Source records

■ ■ ■ ■ ■ ■ ■

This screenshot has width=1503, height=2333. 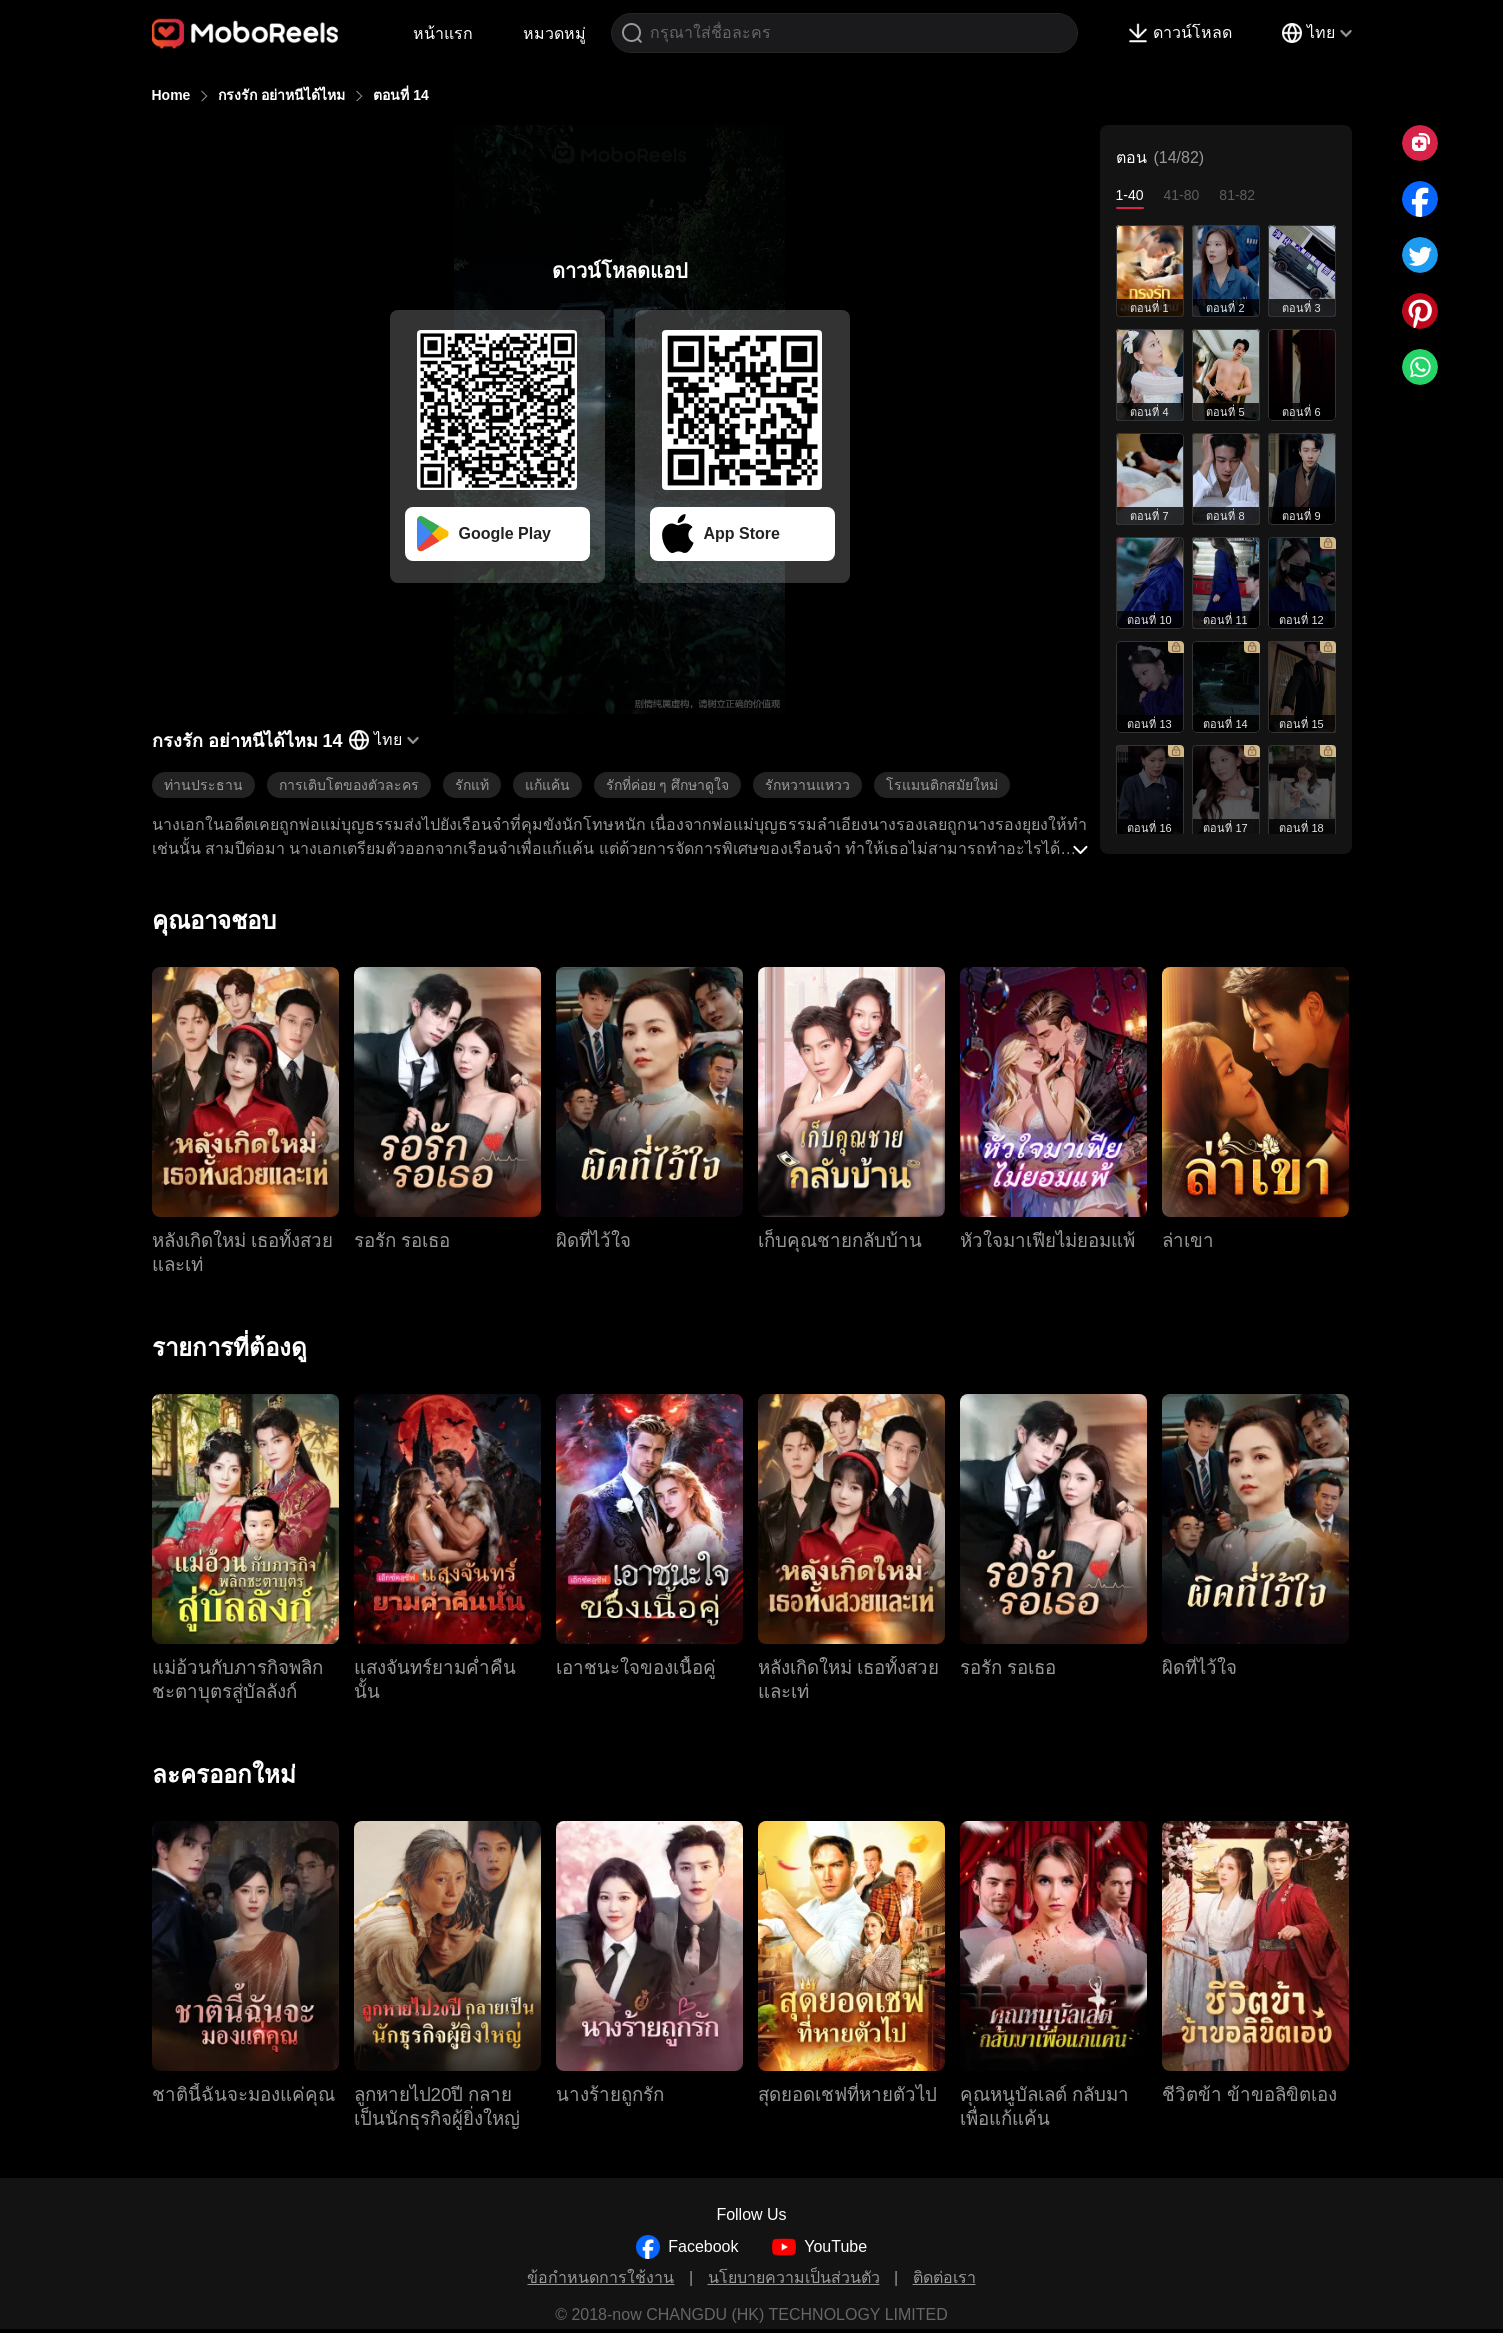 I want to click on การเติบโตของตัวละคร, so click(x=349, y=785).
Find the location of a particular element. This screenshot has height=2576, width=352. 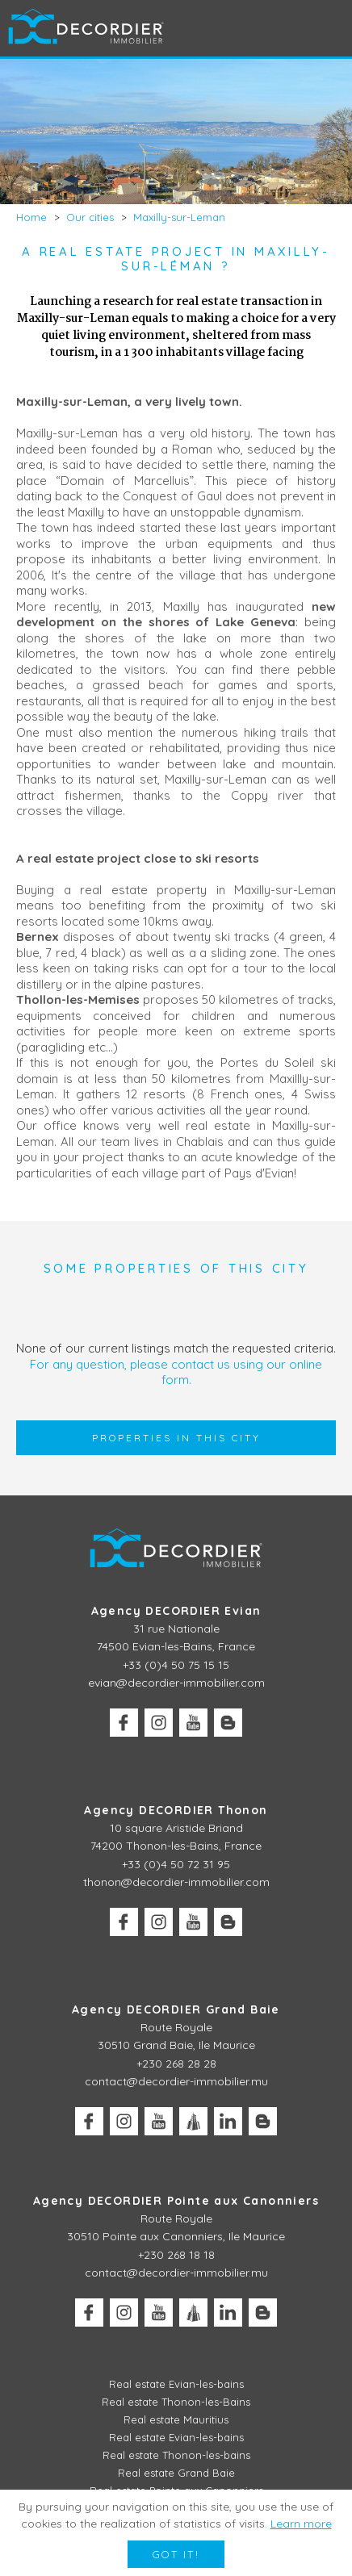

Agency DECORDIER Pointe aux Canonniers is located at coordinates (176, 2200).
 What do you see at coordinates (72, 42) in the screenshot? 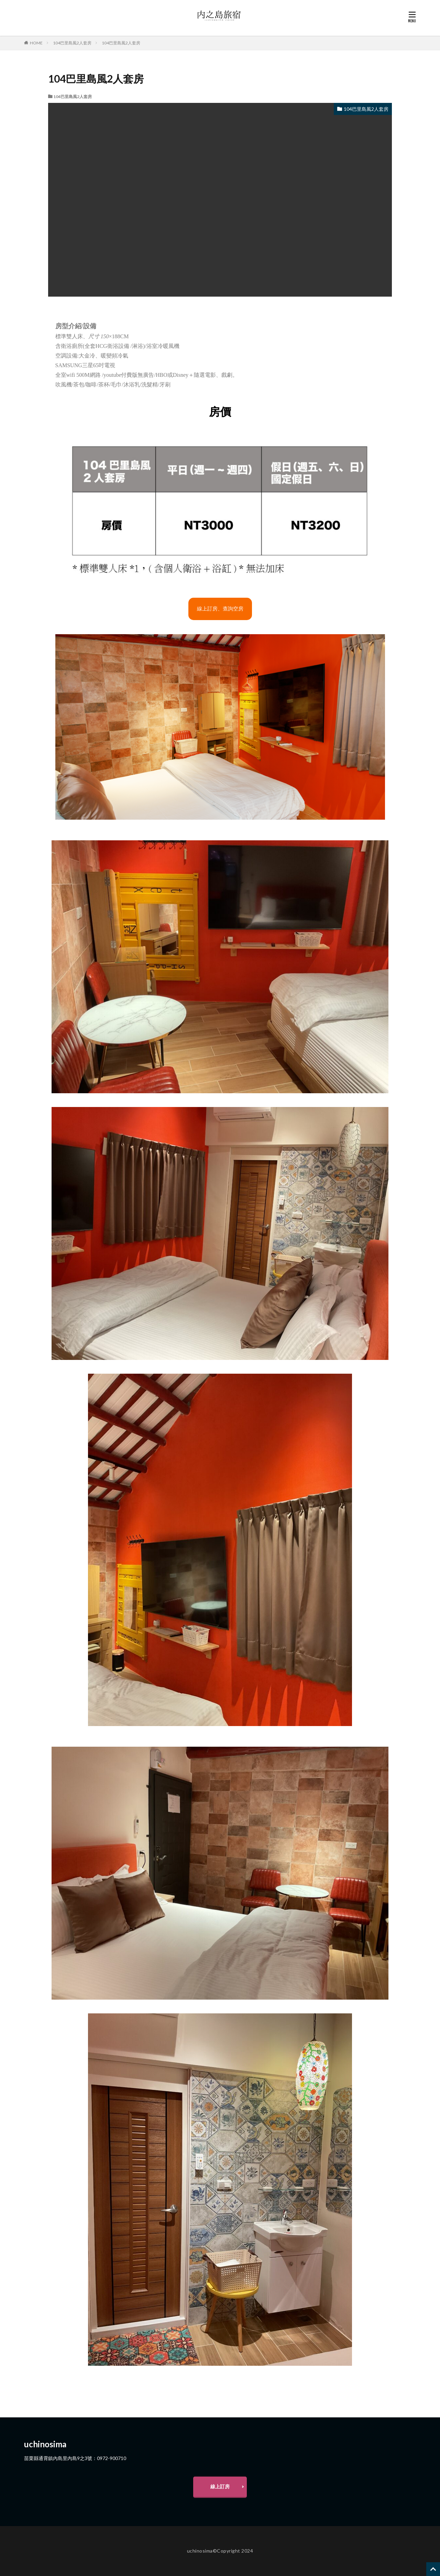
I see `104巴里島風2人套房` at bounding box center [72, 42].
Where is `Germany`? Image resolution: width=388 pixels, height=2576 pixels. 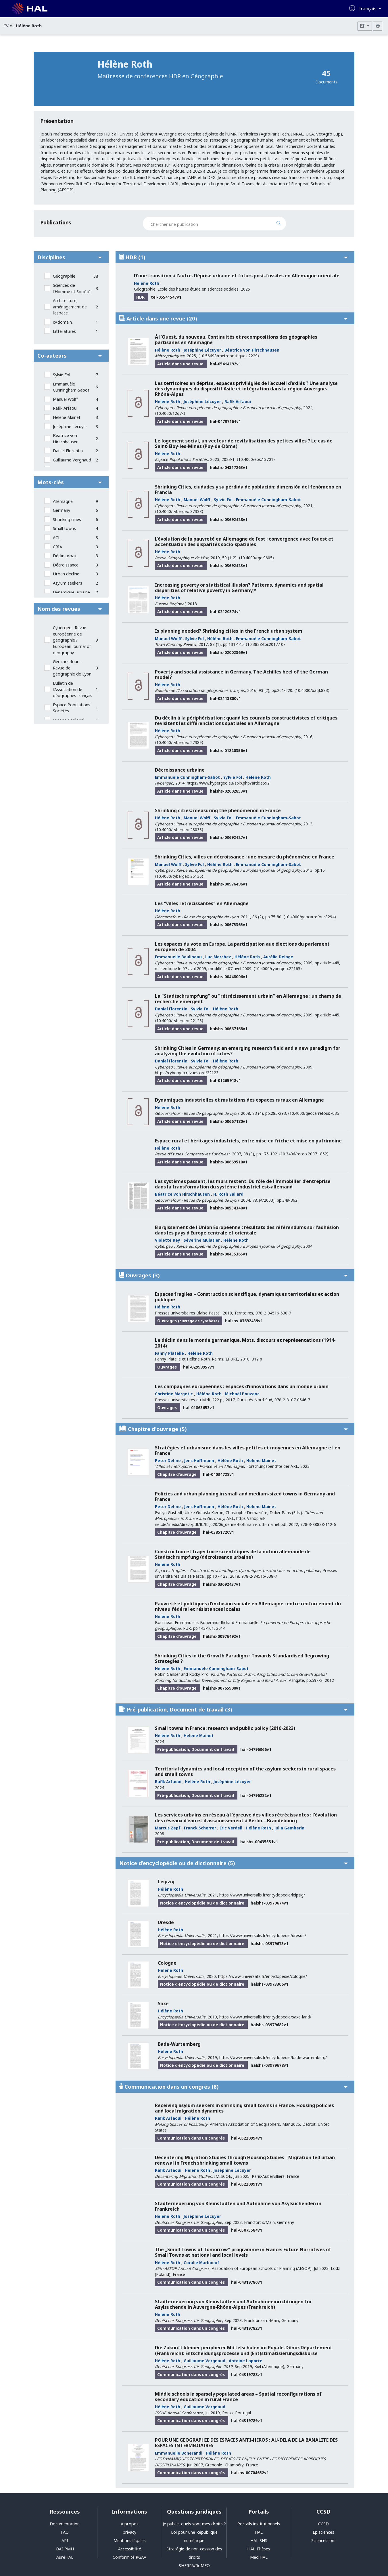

■ ■ ■ ■ ■ ■ ■

◆ TO DO:
Copy exactly, and copy nothing else: the lines from the one containing "What do you" through the end of the data, both ends included, with pictures left out.

◆ SOLUTION TO THIS TASK:
 What do you see at coordinates (72, 42) in the screenshot? 
I see `104巴里島風2人套房` at bounding box center [72, 42].
Where is `Germany`? Image resolution: width=388 pixels, height=2576 pixels. 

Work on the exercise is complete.